Cet homme ne me disait pas un mot tant que nous étions dans Paris; mais, au milieu des arbres, il prenait la parole. Il commence par jeter des parures en diamants, mais de magnifiques diamants, savez-vous: collier, bracelets, boucles d'oreilles, tout cela tenu par de petites chaînes de Venise. Les boucles d'oreilles surtout étaient royales: de grosses pierres suspendues à de gros boutons. C'était éblouissant.

–Ah! monsieur, tout cela est très beau! Après?

–Madame, tout ceci est à vous. On vous prie de les accepter. Voici, en outre, le portrait du prince.

–Ce monsieur est très bien. Les diamants qui entourent son portrait ne sont pas moins beaux. C'est superbe! Mais je n'ai pas l'honneur de connaître ce visage-là. Son nom, je vous prie?
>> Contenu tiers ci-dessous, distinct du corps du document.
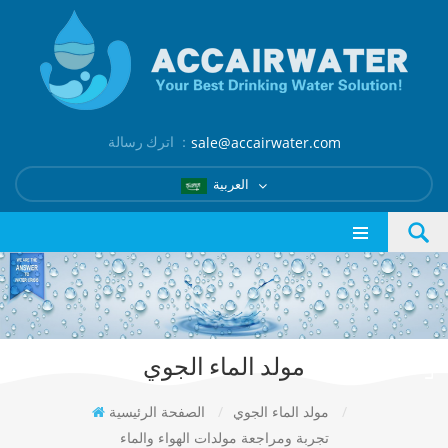
اترك رسالة ：
sale@accairwater.com
العربية
مولد الماء الجوي
/
مولد الماء الجوي
/
الصفحة الرئيسية
تجربة ومراجعة مولدات الهواء والماء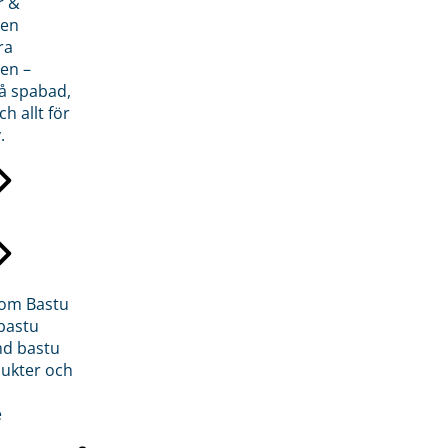
r &
den
ra
en –
på spabad,
ch allt för
.
inom Bastu
bastu
d bastu
ukter och
e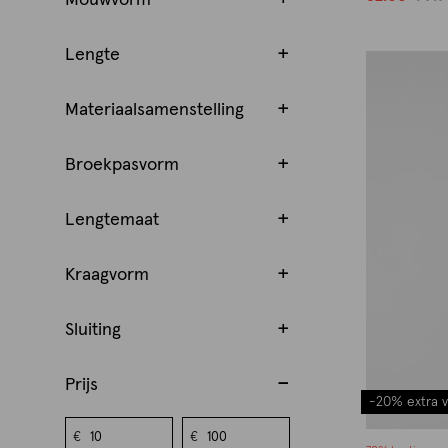
4
6
Lengte
Materiaalsamenstelling
Broekpasvorm
Lengtemaat
Kraagvorm
Sluiting
Prijs
-20% extra v
€
€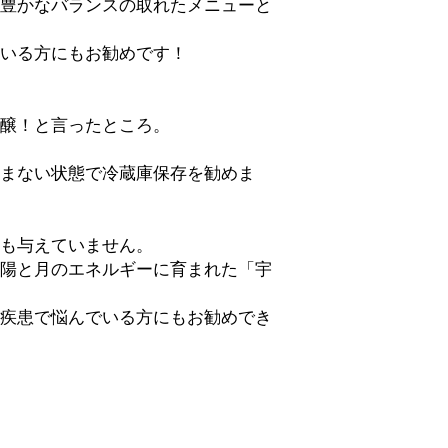
豊かなバランスの取れたメニューと
いる方にもお勧めです！
吟醸！と言ったところ。
まない状態で冷蔵庫保存を勧めま
も与えていません。
陽と月のエネルギーに育まれた「宇
疾患で悩んでいる方にもお勧めでき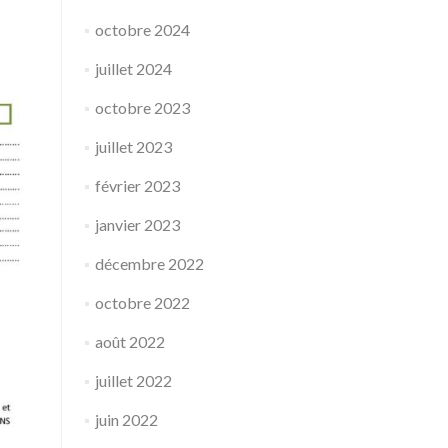
octobre 2024
juillet 2024
octobre 2023
juillet 2023
février 2023
janvier 2023
décembre 2022
octobre 2022
août 2022
juillet 2022
juin 2022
–Madame, c'est le prince de Galles.

–Ah! monsieur, c'est le prince de Galles! C'est très bien! Reprenez tous ces objets. Je vous quitte, monsieur, et je vous salue.

Je remonte dans ma voiture.

–Mais vous refusez donc, madame?

–Je refuse, monsieur, avec joie.

Je devais voir le Consul le soir même, et je me hâtai de lui tout raconter.

–J'étais effrayée, je vous jure, du nom du personnage! Je vous dis tout cela et ne m'accusez pas de pure curiosité. Non, je voyais des choses plus graves.

–Chère Georgina, on voulait peut-être faire revivre une seconde Judith.